Dave O'Malley of Madison, Wisconsin, comes ashore after completing the South Dakota Kayak Challenge in just under nine hours. 

SOUTH SIOUX CITY | When Jim Pechous and Braxton Carter paddled their kayak into the dock at Scenic Park Saturday afternoon, the sun was glistening off the Missouri River’s murky waters. For 72 miles, the pair had navigated the river’s twists, turns and high water to become the 2019 South Dakota Kayak Challenge champions.

For nine years, the South Dakota Kayak Challenge had never seen a contestant break the eight-hour mark. On Saturday, Pechous, of Lombard, Illinois, and Carter, of Charlotte, South Carolina, paddled their way to a record-setting time of seven hours and 14 minutes.

“Having done this six years now, I think it was more of the mental challenge of seeing if the conditions would allow us to break the standing record from last year,” Carter said.
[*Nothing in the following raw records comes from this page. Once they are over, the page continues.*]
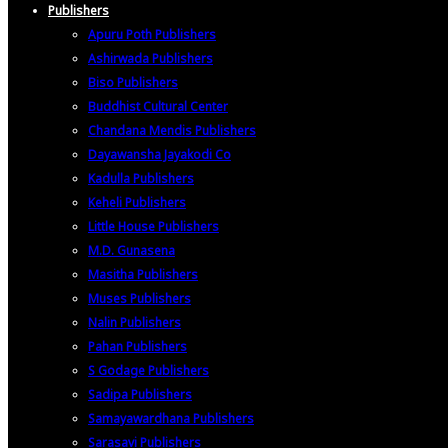
Publishers
Apuru Poth Publishers
Ashirwada Publishers
Biso Publishers
Buddhist Cultural Center
Chandana Mendis Publishers
Dayawansha Jayakodi Co
Kadulla Publishers
Keheli Publishers
Little House Publishers
M.D. Gunasena
Masitha Publishers
Muses Publishers
Nalin Publishers
Pahan Publishers
S Godage Publishers
Sadipa Publishers
Samayawardhana Publishers
Sarasavi Publishers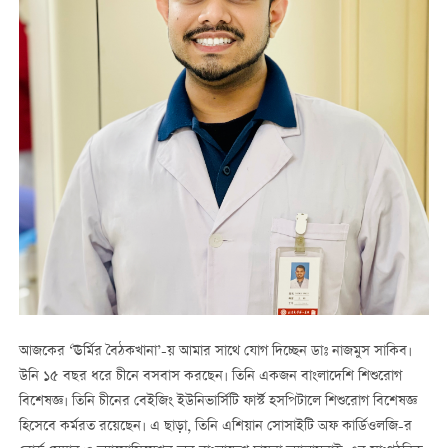
আজকের ‘ঊর্মির বৈঠকখানা’-য় আমার সাথে যোগ দিচ্ছেন ডাঃ নাজমুস সাকিব।
উনি ১৫ বছর ধরে চীনে বসবাস করছেন। তিনি একজন বাংলাদেশি শিশুরোগ
বিশেষজ্ঞ। তিনি চীনের বেইজিং ইউনিভার্সিটি ফার্স্ট হসপিটালে শিশুরোগ বিশেষজ্ঞ
হিসেবে কর্মরত রয়েছেন। এ ছাড়া, তিনি এশিয়ান সোসাইটি অফ কার্ডিওলজি-র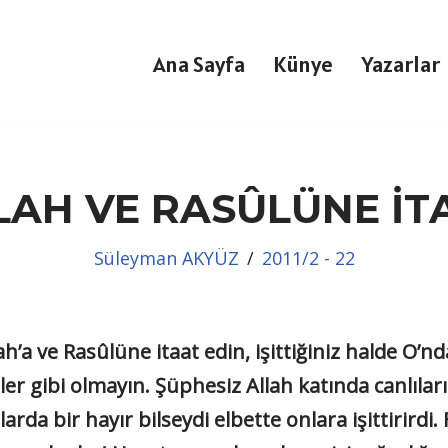
Ana Sayfa
Künye
Yazarlar
LAH VE RASÛLÜNE İT
Süleyman AKYÜZ
2011/2 - 22
 Rasûlüne itaat edin, işittiğiniz halde O’nda
enler gibi olmayın. Şüphesiz Allah katında canlı
larda bir hayır bilseydi elbette onlara işittirirdi. 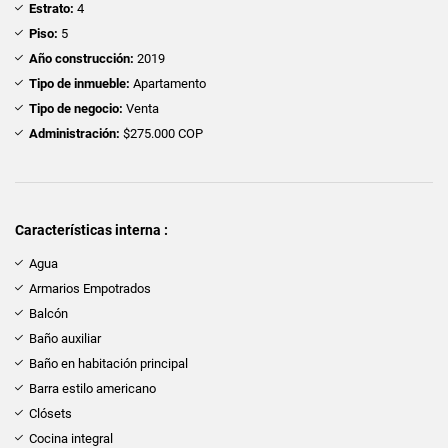
Estrato:
4
Piso:
5
Año construcción:
2019
Tipo de inmueble:
Apartamento
Tipo de negocio:
Venta
Administración:
$275.000 COP
Características interna :
Agua
Armarios Empotrados
Balcón
Baño auxiliar
Baño en habitación principal
Barra estilo americano
Clósets
Cocina integral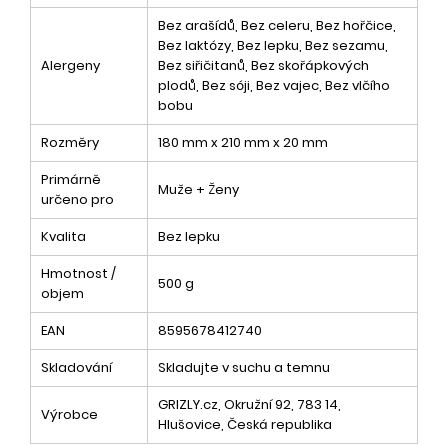
Bez arašídů, Bez celeru, Bez hořčice,
Bez laktózy, Bez lepku, Bez sezamu,
Alergeny
Bez siřičitanů, Bez skořápkových
plodů, Bez sóji, Bez vajec, Bez vlčího
bobu
Rozměry
180 mm x 210 mm x 20 mm
Primárně
Muže + Ženy
určeno pro
Kvalita
Bez lepku
Hmotnost /
500 g
objem
EAN
8595678412740
Skladování
Skladujte v suchu a temnu
GRIZLY.cz, Okružní 92, 783 14,
Výrobce
Hlušovice, Česká republika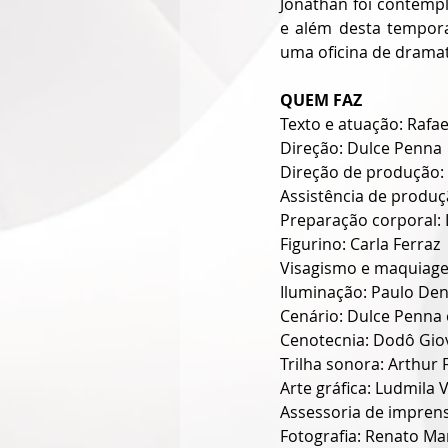
Jonathan foi contempla
e além desta tempora
uma oficina de dramat
QUEM FAZ
Texto e atuação: Rafae
Direção: Dulce Penna
Direção de produção:
Assistência de produç
Preparação corporal: 
Figurino: Carla Ferraz
Visagismo e maquiag
Iluminação: Paulo Den
Cenário: Dulce Penna 
Cenotecnia: Dodô Gio
Trilha sonora: Arthur 
Arte gráfica: Ludmila
Assessoria de imprens
Fotografia: Renato Ma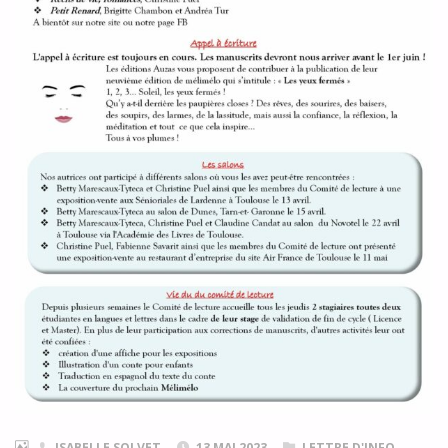
ISABELLE SOLVET
13 MAI 2023
LETTRE D'INFO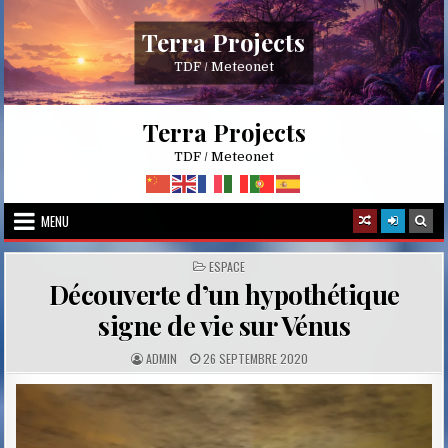
Skip
to
Terra Projects
content
TDF / Meteonet
Terra Projects
TDF / Meteonet
MENU
POSTED
ESPACE
IN
Découverte d’un hypothétique
signe de vie sur Vénus
A
P
ADMIN
26 SEPTEMBRE 2020
U
U
T
B
H
L
O
I
R
S
:
H
E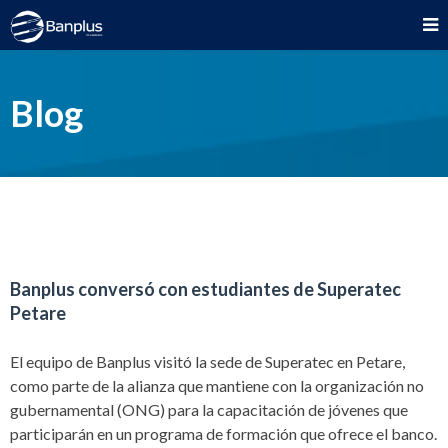
Blog
Banplus conversó con estudiantes de Superatec
Petare
El equipo de Banplus visitó la sede de Superatec en Petare,
como parte de la alianza que mantiene con la organización no
gubernamental (ONG) para la capacitación de jóvenes que
participarán en un programa de formación que ofrece el banco.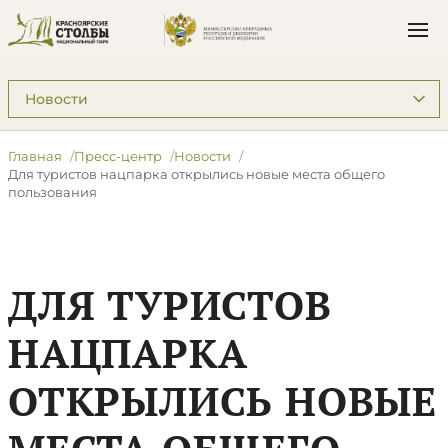
Подразделы: Пресс-центр
Главная
Пресс-центр
Новости
Для туристов нацпарка открылись новые места общего
пользования
ДЛЯ ТУРИСТОВ
НАЦПАРКА
ОТКРЫЛИСЬ НОВЫЕ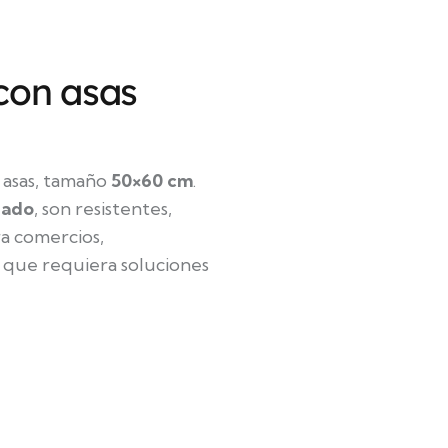
 con asas
 asas, tamaño
50×60 cm
.
lado
, son resistentes,
ra comercios,
 que requiera soluciones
In 2018, he was a part of another duo that set the previous record at eight hours and eight minutes.

According to several contestants, the weather was perfect from the 7 a.m. launch at Yankton, South Dakota, to the after-party at Scenic Park – fair winds and temperatures in the low 70s.

“The temp being lower, we didn’t go through as much water,” said Carter, who suffered through upper-90 degree heat a year before. “This is the first year that we’ve done this where there hasn’t been a head wind.”

Carter and Pechous said the conditions were just right for a record-setting run down the river. Most importantly, said Carter, was the level of the river. Following weeks of rainfall, according to the National Oceanic and Atmospheric Administration, the Missouri River stood at nearly 16 ft. deep at Yankton.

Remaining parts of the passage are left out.